Understanding Primary Carnitine Deficiency (Child)

Carnitine is a nutrient that helps the body’s cells work normally. Primary carnitine deficiency is when not enough carnitine can get into cells in the body. This can cause muscle weakness. It can also cause heart or liver problems. Primary carnitine deficiency is a rare health problem a child is born with. It is caused by an abnormal gene.

How does carnitine work in the body?

You get carnitine through some of the foods you eat. It helps get fatty acids into cells to use for energy. Carnitine is vital for certain cells, such as muscle cells. With less carnitine, cells that need fatty acids for energy may not work well.

What causes primary carnitine deficiency?

It’s caused by an abnormal gene. The gene causes a problem with a protein that carries carnitine into cells from the blood. In some cases, this only leads to low carnitine levels in muscle. It is also called carnitine uptake defect.

What are the symptoms of primary carnitine deficiency?

Children tend to show symptoms in the first few years of life. Symptoms can occur a bit differently in each person. Your child may have no symptoms, or they may be mild to severe. Symptoms can include:

  • Decreased or floppy muscle tone

  • Muscle weakness

  • Fatigue

  • Irritability or confusion

  • Delayed movement (motor development)

  • Poor feeding

  • Episodes of very low blood glucose triggered by routine viral illnesses

  • Swelling (edema)

  • Shortness of breath

How is primary carnitine deficiency diagnosed?

Your baby may be diagnosed through standard newborn screening tests.

The process to diagnose carnitine deficiency starts with a health history and a physical exam. The healthcare provider will ask about your child’s symptoms. He or she may also ask about your family’s health history. The physical exam may include a neurological exam. Tests may also be done, such as:

  • Blood tests. These are done to check the levels of carnitine in the blood. They also check for creatine kinase, which shows muscle damage. And they check for enzymes in the blood that can show liver disease.

  • Urine test.

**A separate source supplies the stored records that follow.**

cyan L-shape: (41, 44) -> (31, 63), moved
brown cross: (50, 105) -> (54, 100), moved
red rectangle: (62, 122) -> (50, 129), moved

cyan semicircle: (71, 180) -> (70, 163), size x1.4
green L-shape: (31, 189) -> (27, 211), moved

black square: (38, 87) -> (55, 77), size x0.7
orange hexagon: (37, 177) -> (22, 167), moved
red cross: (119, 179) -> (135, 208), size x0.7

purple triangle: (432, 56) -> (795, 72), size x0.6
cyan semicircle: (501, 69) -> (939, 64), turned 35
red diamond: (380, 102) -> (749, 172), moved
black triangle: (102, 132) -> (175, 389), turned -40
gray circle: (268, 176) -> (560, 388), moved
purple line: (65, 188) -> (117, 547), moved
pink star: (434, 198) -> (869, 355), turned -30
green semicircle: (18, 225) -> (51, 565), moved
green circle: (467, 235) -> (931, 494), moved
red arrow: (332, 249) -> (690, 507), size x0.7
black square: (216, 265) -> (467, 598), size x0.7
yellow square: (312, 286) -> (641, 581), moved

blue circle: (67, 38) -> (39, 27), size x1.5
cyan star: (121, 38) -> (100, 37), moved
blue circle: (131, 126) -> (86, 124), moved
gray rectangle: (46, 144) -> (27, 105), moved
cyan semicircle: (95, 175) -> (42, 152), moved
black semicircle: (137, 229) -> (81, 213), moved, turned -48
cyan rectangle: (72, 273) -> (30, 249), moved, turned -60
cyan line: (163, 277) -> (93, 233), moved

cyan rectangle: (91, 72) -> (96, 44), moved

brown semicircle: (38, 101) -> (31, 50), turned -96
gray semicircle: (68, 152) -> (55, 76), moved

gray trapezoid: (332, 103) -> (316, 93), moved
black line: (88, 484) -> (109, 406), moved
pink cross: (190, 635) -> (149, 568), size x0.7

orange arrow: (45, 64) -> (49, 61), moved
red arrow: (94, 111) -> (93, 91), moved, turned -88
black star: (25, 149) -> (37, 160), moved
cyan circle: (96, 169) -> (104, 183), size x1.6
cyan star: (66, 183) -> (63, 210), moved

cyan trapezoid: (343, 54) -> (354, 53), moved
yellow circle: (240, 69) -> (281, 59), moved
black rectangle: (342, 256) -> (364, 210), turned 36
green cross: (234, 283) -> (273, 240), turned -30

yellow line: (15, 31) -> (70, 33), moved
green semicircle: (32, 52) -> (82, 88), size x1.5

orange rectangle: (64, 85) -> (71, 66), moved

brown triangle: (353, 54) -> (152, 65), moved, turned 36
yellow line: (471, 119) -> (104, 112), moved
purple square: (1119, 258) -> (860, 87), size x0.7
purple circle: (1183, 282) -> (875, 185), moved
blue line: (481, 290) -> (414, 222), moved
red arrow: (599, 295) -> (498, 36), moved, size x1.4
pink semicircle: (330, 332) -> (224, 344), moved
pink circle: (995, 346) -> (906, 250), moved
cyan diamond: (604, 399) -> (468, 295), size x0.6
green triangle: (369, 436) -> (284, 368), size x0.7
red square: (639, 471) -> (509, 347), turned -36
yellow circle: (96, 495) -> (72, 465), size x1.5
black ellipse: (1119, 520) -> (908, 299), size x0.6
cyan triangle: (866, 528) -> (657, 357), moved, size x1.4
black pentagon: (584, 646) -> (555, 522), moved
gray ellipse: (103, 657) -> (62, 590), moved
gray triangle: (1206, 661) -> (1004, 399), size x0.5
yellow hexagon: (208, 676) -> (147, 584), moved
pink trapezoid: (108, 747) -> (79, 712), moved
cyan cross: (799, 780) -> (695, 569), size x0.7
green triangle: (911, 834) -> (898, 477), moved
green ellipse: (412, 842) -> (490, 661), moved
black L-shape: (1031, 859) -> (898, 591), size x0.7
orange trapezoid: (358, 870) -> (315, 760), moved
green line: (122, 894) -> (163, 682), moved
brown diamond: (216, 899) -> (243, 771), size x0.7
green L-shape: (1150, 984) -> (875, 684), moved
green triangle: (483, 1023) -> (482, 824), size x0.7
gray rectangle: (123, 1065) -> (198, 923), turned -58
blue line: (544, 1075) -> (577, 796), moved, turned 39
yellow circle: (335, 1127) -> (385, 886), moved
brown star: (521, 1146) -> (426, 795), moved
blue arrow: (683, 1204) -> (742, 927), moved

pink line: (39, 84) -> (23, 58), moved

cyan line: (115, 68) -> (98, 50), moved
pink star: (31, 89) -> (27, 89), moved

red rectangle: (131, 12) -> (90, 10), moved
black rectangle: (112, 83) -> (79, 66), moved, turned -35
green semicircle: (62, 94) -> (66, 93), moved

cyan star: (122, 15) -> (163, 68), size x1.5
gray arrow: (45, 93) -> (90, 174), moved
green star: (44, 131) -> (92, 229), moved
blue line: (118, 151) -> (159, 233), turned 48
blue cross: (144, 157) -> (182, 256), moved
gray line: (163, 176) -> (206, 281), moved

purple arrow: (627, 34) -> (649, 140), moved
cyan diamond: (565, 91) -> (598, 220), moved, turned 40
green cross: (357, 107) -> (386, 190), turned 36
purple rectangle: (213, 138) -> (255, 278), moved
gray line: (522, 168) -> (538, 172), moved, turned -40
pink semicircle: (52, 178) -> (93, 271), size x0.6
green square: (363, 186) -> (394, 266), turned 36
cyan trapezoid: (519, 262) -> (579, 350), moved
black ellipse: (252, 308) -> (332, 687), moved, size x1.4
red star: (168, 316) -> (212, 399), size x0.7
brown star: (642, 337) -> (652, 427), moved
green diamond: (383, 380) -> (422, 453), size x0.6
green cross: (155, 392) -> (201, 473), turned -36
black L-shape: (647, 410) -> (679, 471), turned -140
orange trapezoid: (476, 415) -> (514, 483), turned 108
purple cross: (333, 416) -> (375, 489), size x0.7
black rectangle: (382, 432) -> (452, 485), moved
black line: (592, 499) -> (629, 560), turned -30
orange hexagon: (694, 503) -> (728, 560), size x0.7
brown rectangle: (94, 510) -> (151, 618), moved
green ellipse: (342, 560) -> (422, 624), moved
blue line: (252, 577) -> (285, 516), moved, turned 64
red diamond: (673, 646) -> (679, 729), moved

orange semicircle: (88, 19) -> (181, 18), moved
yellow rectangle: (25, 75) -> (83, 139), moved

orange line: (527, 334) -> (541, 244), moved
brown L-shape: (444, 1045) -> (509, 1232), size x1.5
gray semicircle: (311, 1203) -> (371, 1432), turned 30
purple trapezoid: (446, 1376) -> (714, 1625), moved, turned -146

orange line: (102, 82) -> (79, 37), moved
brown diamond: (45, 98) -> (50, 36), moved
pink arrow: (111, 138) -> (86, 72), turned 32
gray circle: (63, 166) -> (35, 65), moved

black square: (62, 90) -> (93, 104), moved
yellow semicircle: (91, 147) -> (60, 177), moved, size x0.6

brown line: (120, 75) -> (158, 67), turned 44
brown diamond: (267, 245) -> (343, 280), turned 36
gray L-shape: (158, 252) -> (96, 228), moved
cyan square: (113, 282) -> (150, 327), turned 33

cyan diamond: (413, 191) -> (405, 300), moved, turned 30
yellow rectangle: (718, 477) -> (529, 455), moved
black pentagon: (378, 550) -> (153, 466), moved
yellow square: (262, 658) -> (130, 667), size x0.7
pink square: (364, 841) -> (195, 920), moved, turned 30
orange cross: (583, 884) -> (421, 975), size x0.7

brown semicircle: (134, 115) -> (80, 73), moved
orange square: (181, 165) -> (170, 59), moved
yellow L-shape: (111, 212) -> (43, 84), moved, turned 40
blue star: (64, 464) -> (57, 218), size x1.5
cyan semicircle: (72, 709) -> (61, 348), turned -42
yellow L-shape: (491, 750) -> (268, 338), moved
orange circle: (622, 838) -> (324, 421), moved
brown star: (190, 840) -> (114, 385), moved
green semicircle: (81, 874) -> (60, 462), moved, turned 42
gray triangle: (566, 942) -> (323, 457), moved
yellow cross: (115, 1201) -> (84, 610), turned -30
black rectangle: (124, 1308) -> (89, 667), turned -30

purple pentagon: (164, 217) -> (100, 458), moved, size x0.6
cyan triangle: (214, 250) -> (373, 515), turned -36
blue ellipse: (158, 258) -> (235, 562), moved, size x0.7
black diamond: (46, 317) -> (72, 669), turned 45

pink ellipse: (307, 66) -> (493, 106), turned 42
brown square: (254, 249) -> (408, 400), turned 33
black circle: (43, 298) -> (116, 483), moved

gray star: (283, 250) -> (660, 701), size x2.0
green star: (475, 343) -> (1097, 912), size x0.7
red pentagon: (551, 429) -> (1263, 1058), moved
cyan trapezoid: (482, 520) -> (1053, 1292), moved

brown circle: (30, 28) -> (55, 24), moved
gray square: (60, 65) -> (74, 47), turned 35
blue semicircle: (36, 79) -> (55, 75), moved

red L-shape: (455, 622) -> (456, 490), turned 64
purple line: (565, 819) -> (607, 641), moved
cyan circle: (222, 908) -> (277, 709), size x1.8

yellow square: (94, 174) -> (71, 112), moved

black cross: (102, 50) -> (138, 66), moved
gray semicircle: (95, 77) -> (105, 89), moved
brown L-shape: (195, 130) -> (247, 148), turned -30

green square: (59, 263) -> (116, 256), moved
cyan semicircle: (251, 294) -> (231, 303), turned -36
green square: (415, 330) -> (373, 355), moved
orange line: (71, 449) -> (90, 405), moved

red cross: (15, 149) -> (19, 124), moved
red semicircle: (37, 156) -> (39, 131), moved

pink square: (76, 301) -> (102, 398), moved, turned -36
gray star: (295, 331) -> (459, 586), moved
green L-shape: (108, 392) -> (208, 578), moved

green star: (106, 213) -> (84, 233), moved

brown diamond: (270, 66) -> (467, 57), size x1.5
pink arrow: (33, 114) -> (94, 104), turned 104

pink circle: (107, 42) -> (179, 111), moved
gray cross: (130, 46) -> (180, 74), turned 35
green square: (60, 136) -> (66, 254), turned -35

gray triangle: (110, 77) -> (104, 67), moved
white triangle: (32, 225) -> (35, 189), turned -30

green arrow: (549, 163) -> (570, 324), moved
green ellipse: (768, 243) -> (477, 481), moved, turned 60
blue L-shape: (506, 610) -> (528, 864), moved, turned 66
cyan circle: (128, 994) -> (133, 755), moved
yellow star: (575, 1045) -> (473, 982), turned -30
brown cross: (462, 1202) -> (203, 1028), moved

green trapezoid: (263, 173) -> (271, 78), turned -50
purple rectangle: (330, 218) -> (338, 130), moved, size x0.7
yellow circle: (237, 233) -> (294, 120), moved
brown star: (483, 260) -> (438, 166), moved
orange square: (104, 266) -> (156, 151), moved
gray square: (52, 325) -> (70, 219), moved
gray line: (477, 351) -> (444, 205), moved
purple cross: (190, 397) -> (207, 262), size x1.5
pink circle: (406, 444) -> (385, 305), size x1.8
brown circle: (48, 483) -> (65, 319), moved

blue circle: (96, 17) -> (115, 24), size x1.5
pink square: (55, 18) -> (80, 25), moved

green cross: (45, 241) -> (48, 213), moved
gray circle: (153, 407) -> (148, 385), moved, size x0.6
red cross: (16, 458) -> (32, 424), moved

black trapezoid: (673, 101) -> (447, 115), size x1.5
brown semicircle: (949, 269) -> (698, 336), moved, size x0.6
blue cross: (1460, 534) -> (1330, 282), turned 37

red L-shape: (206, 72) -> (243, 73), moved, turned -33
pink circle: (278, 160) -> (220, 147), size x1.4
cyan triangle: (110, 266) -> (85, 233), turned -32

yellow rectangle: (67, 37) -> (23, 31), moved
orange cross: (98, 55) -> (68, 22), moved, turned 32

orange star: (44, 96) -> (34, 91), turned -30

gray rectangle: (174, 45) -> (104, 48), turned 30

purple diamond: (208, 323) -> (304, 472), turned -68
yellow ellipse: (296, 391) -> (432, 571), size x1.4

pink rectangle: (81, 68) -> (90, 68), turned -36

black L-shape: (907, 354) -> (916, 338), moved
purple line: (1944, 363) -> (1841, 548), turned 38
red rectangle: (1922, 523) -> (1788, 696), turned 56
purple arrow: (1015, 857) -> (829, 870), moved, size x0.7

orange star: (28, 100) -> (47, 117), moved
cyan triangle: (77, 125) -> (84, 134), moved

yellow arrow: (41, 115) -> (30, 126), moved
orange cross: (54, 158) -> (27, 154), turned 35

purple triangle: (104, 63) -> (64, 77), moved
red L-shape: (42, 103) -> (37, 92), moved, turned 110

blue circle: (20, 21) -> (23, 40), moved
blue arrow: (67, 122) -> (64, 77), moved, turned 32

This test looks for a protein called ketones.

  • Genetic test. This kind of test can confirm primary carnitine deficiency.

  • Heart tests. Tests such as echocardiography can show if the heart is affected.

How is primary carnitine deficiency treated?

If your baby or child has been diagnosed with primary carnitine deficiency, the healthcare provider will prescribe carnitine to be taken by mouth each day. Your child should not have any long periods of fasting or skipping meals. And they should be watched closely if they become ill for any reason. In some cases, IV (intravenous) sugar may be needed. Your child will need yearly check-ins with a cardiologist to screen for the development of cardiomyopathy (weakness of the heart muscles).